6. Data Availability and Transparency

JSTI encourages authors to make their research data available to support transparency and reproducibility. Where possible, raw data, code, and supplementary materials should be deposited in an appropriate public repository (e.g., OSF, Zenodo, GitHub) and a Data Availability Statement should be included in the manuscript, specifying where data can be accessed.

If data cannot be made publicly available due to privacy, ethical, or legal reasons, authors must explain this in the manuscript.

7. Reviewer Responsibilities

Reviewers must:

  • Maintain strict confidentiality of the manuscript contents and the review process
  • Provide objective, specific, and constructive feedback
  • Declare any conflicts of interest before accepting a review assignment
  • Refrain from using unpublished information or ideas from the manuscript for personal benefit
  • Complete reviews within the agreed timeline or promptly notify the editorial office if they are unable to do so
  • Decline review invitations if they have a conflict of interest or lack sufficient expertise

8. Editorial Responsibilities

Editors are responsible for:

  • Ensuring fair, unbiased, and timely review of all submissions
  • Making decisions based solely on academic merit, regardless of the author's identity, institution, or nationality
  • Protecting the integrity and confidentiality of the peer-review process
  • Declaring and managing their own conflicts of interest
  • Maintaining accurate records of all editorial decisions

Editorial decisions are independent of the publisher.

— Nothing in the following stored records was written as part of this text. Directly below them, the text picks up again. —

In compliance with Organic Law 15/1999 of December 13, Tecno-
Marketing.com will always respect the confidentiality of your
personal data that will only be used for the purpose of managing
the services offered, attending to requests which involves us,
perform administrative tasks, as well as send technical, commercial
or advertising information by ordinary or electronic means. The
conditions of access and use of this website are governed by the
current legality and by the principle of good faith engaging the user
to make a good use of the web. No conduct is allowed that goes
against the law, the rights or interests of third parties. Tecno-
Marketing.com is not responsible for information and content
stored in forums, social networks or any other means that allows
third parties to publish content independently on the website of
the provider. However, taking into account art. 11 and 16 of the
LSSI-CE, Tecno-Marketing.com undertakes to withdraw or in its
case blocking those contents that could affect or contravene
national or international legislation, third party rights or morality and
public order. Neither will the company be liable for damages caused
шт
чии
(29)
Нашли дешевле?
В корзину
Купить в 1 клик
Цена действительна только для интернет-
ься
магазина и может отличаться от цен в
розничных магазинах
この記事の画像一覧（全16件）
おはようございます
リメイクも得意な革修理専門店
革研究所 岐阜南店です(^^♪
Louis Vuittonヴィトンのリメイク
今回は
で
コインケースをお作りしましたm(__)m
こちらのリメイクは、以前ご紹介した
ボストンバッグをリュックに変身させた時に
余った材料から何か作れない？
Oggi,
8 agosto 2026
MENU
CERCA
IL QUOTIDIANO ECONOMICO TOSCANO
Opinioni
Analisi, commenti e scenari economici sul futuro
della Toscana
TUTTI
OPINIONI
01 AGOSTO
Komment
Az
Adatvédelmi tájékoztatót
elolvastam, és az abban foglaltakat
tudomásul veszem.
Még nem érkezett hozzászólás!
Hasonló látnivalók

The publisher does not influence editorial judgements or peer-review outcomes.

9. Corrections and Retractions

If significant errors or ethical issues are identified after publication, JSTI will take appropriate corrective action:

  • Corrections — issued for honest errors that do not affect the conclusions of the article
  • Expressions of Concern — issued when there is uncertainty about the integrity of the work and an investigation is ongoing
  • Retractions — issued when the research is found to be fundamentally flawed, fraudulent, or in serious violation of publication ethics

All corrections and retractions are published openly and linked to the original article. Authors are invited to participate in the correction process.

10. Special Considerations for Student Authors

As an educational academic journal, JSTI recognizes that some authors may be first-time or emerging researchers. The journal encourages transparency and responsible research practice, and supports mentorship and guidance from supervising teachers and advisors. Mentors are expected to model and reinforce ethical research behaviour for student authors.